Click here for the Report.

Comment

Any hope for a report which would shine a light on the way in which CVA Proposals have been structured and the disproportionate effect on landlords have been dashed. The Report has simply added another hammer blow to landlords following recent court decisions, though there may be some small solace in certain principles which came out of the New Look and Regis decisions, that vote swamping could indicate unfair prejudice (which will hopefully dissuade companies from adopting an inappropriate approach to the calculation of claims for voting purposes) and the end of the 75% blanket discount to the calculation of landlords’ future claims.

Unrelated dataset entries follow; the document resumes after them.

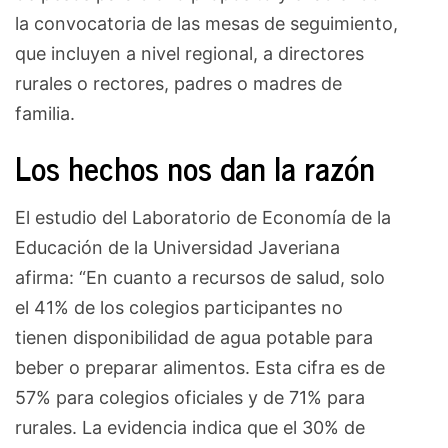
la convocatoria de las mesas de seguimiento,
que incluyen a nivel regional, a directores
rurales o rectores, padres o madres de
familia.
Los hechos nos dan la razón
El estudio del Laboratorio de Economía de la
Educación de la Universidad Javeriana
afirma: “En cuanto a recursos de salud, solo
el 41% de los colegios participantes no
tienen disponibilidad de agua potable para
beber o preparar alimentos. Esta cifra es de
57% para colegios oficiales y de 71% para
rurales. La evidencia indica que el 30% de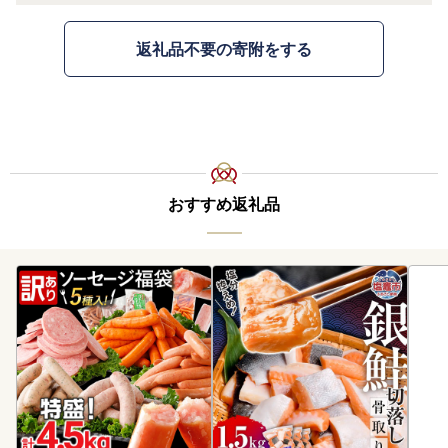
返礼品不要の寄附をする
おすすめ返礼品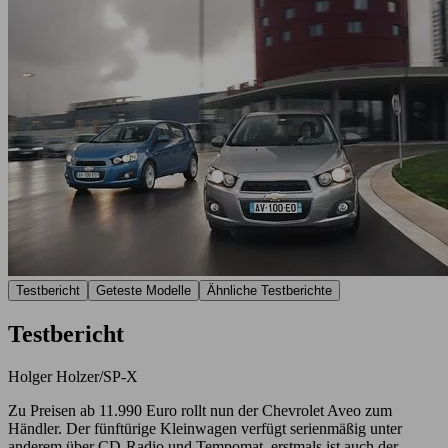
Testbericht
Geteste Modelle
Ähnliche Testberichte
Testbericht
Holger Holzer/SP-X
Zu Preisen ab 11.990 Euro rollt nun der Chevrolet Aveo zum
Händler. Der fünftürige Kleinwagen verfügt serienmäßig unter
anderem über CD-Radio und Tempomat, erstmals ist auch der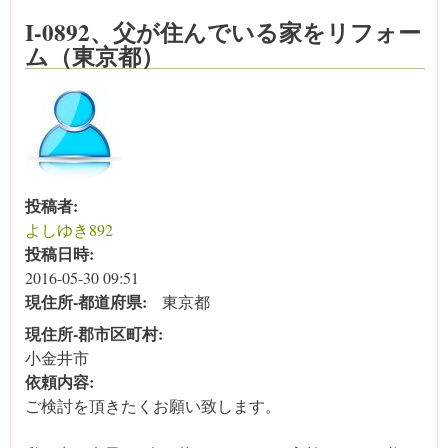
I-0892、父が住んでいる家をリフォー
ム（東京都）
投稿者:
よしゆき892
投稿日時:
2016-05-30 09:51
現住所‐都道府県:
東京都
現住所‐郡市区町村:
小金井市
依頼内容:
ご検討を頂きたくお願い致します。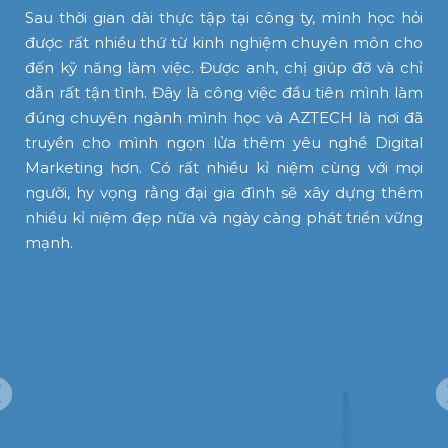
a
Sau thời gian dài thực tập tại công ty, mình học hỏi
m
được rất nhiều thứ từ kinh nghiệm chuyên môn cho
đến kỹ năng làm việc. Được anh, chị giúp đỡ và chỉ
dẫn rất tận tình. Đây là công việc đầu tiên mình làm
đúng chuyên ngành mình học và AZTECH là nơi đã
i
truyền cho mình ngọn lửa thêm yêu nghề Digital
.
Marketing hơn. Có rất nhiều kỉ niệm cùng với mọi
p
người, hy vọng rằng đại gia đình sẽ xây dựng thêm
i
nhiều kỉ niệm đẹp nữa và ngày càng phát triển vững
n
mạnh.
c
n
c
ề
”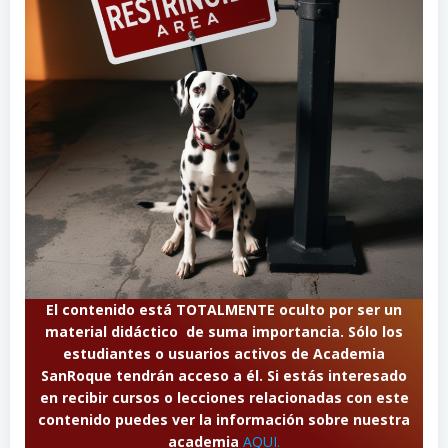
El contenido está TOTALMENTE oculto por ser un
material didáctico de suma importancia. Sólo los
estudiantes o usuarios activos de Academia
SanRoque tendrán acceso a él. Si estás interesado
en recibir cursos o lecciones relacionadas con este
contenido puedes ver la información sobre nuestra
academia
AQUI.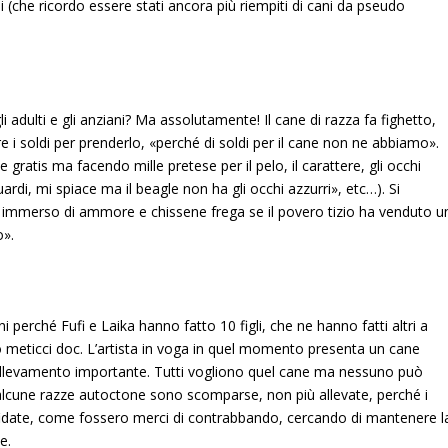
li (che ricordo essere stati ancora più riempiti di cani da pseudo
 adulti e gli anziani? Ma assolutamente! Il cane di razza fa fighetto,
e i soldi per prenderlo, «perché di soldi per il cane non ne abbiamo».
atis ma facendo mille pretese per il pelo, il carattere, gli occhi
ardi, mi spiace ma il beagle non ha gli occhi azzurri», etc…). Si
a immerso di ammore e chissene frega se il povero tizio ha venduto u
o».
i perché Fufi e Laika hanno fatto 10 figli, che ne hanno fatti altri a
o meticci doc. L’artista in voga in quel momento presenta un cane
un allevamento importante. Tutti vogliono quel cane ma nessuno può
 alcune razze autoctone sono scomparse, non più allevate, perché i
ne fidate, come fossero merci di contrabbando, cercando di mantenere l
e.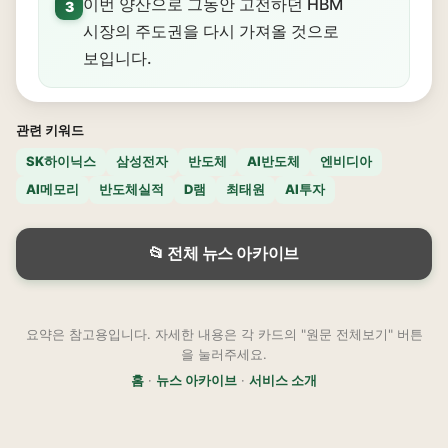
이번 양산으로 그동안 고전하던 HBM
3
시장의 주도권을 다시 가져올 것으로
보입니다.
관련 키워드
SK하이닉스
삼성전자
반도체
AI반도체
엔비디아
AI메모리
반도체실적
D램
최태원
AI투자
📂 전체 뉴스 아카이브
요약은 참고용입니다. 자세한 내용은 각 카드의 "원문 전체보기" 버튼
을 눌러주세요.
홈
·
뉴스 아카이브
·
서비스 소개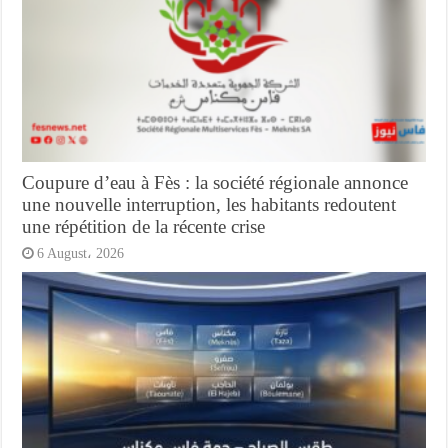
Coupure d’eau à Fès : la société régionale annonce
une nouvelle interruption, les habitants redoutent
une répétition de la récente crise
6 August، 2026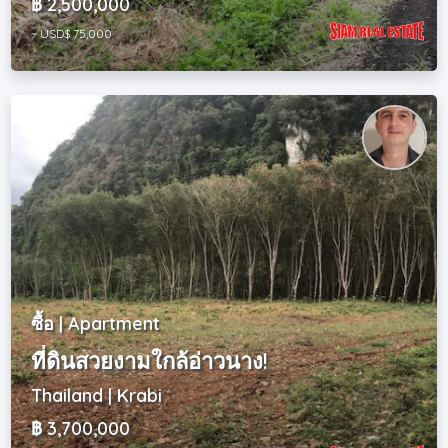
฿ 2,500,000
~ USD$ 75,000
ซื้อ | Apartment
ที่ดินสวยงามใกล้อ่าวนาง!
Thailand | Krabi
฿ 3,700,000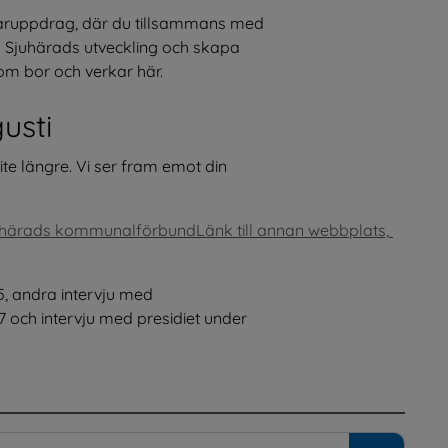
daruppdrag, där du tillsammans med 
Sjuhärads utveckling och skapa 
som bor och verkar här.
usti
te längre. Vi ser fram emot din 
Sjuhärads kommunalförbund
Länk till annan webbplats, 
.
5, andra intervju med 
och intervju med presidiet under 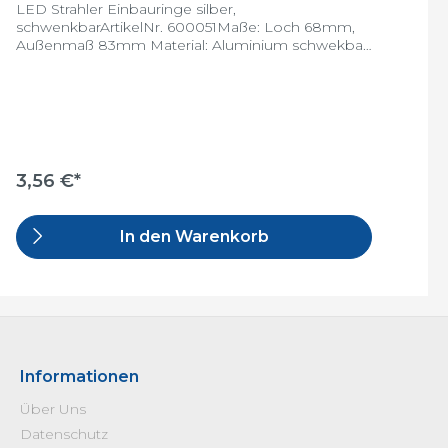
LED Strahler Einbauringe silber,
schwenkbarArtikelNr. 600051Maße: Loch 68mm,
Außenmaß 83mm Material: Aluminium schwekbar:
jaVE: 100 Stück/Karton
3,56 €*
In den Warenkorb
Informationen
Über Uns
Datenschutz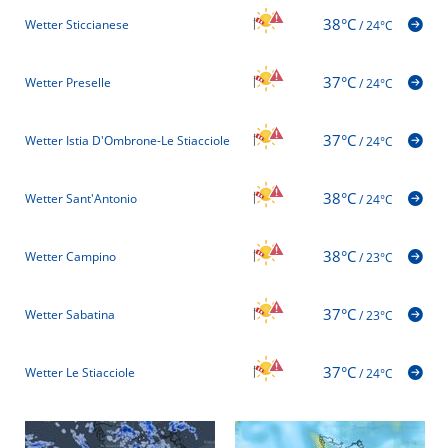
38°C
Wetter Sticcianese
/
24°C
37°C
Wetter Preselle
/
24°C
37°C
Wetter Istia D'Ombrone-Le Stiacciole
/
24°C
38°C
Wetter Sant'Antonio
/
24°C
38°C
Wetter Campino
/
23°C
37°C
Wetter Sabatina
/
23°C
37°C
Wetter Le Stiacciole
/
24°C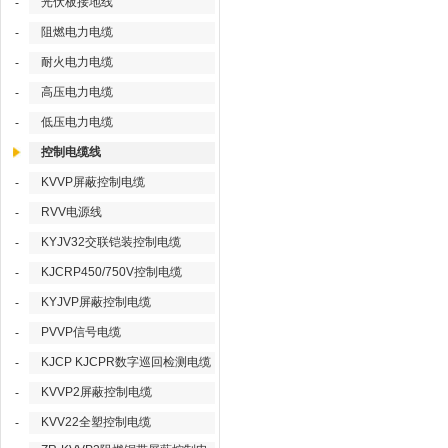
光伏板接地线
-
阻燃电力电缆
-
耐火电力电缆
-
高压电力电缆
-
低压电力电缆
-
控制电缆线
KVVP屏蔽控制电缆
-
RVV电源线
-
KYJV32交联铠装控制电缆
-
KJCRP450/750V控制电缆
-
KYJVP屏蔽控制电缆
-
PVVP信号电缆
-
KJCP KJCPR数字巡回检测电缆
-
KVVP2屏蔽控制电缆
-
KVV22全塑控制电缆
-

Whilst the Report accepts that it may understate the level of compromise for landlords, it is regrettable that it offers little more than superficial observations on incomplete statistics and does seem to be an opportunity missed to comprehensively analyse the issues faced by landlords in CVAs. Without that deeper analysis, the Report offers limited value and has effectively ended landlords’ hope of any legislature intervention in the CVA process.